§ Work to complete: Copy, from the entries below, each line in which the string "pracy" appears.
※
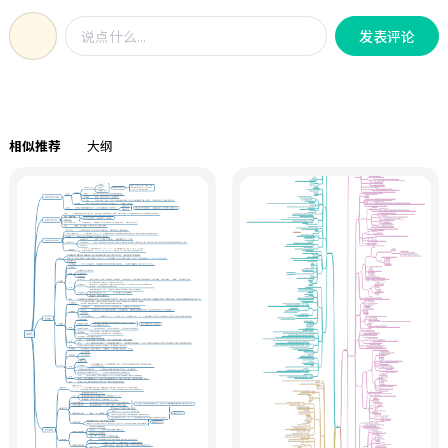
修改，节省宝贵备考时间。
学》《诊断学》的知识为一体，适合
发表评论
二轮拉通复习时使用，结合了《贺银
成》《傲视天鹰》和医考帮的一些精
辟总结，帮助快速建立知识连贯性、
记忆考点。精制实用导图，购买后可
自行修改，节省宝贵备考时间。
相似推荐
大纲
※
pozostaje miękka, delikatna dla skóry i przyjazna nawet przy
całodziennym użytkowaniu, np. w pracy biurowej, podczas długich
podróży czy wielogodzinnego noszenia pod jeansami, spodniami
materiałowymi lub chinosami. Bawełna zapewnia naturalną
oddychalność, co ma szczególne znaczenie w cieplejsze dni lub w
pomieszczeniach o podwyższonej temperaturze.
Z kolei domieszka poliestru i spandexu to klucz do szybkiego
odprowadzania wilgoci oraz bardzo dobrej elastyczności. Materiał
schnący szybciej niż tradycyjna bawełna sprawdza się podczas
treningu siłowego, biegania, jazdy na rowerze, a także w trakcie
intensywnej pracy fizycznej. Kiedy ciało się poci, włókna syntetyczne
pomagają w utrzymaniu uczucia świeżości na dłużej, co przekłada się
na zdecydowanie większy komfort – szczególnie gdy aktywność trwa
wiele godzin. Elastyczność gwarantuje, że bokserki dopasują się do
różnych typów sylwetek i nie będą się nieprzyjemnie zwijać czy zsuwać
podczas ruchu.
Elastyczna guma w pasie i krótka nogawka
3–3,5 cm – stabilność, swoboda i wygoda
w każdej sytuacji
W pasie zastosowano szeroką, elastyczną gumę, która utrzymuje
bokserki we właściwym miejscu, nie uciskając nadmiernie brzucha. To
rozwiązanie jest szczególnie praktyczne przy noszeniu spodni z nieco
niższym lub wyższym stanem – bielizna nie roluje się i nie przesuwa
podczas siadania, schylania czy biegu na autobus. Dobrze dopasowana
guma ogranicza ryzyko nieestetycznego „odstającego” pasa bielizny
※
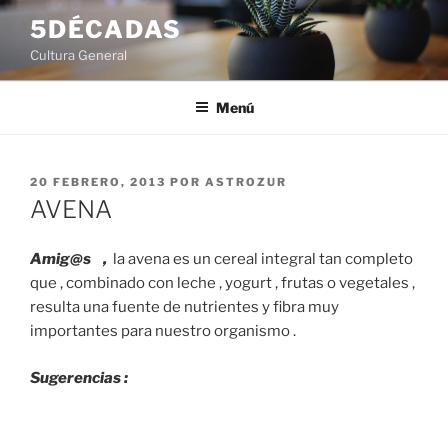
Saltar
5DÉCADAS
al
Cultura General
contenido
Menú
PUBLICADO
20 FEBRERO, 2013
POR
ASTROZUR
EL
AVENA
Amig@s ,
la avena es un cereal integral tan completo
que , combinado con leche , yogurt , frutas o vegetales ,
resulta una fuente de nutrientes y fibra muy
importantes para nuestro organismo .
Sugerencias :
※
§ Answer to the exercise:
całodziennym użytkowaniu, np. w pracy biurowej, podczas długich
intensywnej pracy fizycznej. Kiedy ciało się poci, włókna syntetyczne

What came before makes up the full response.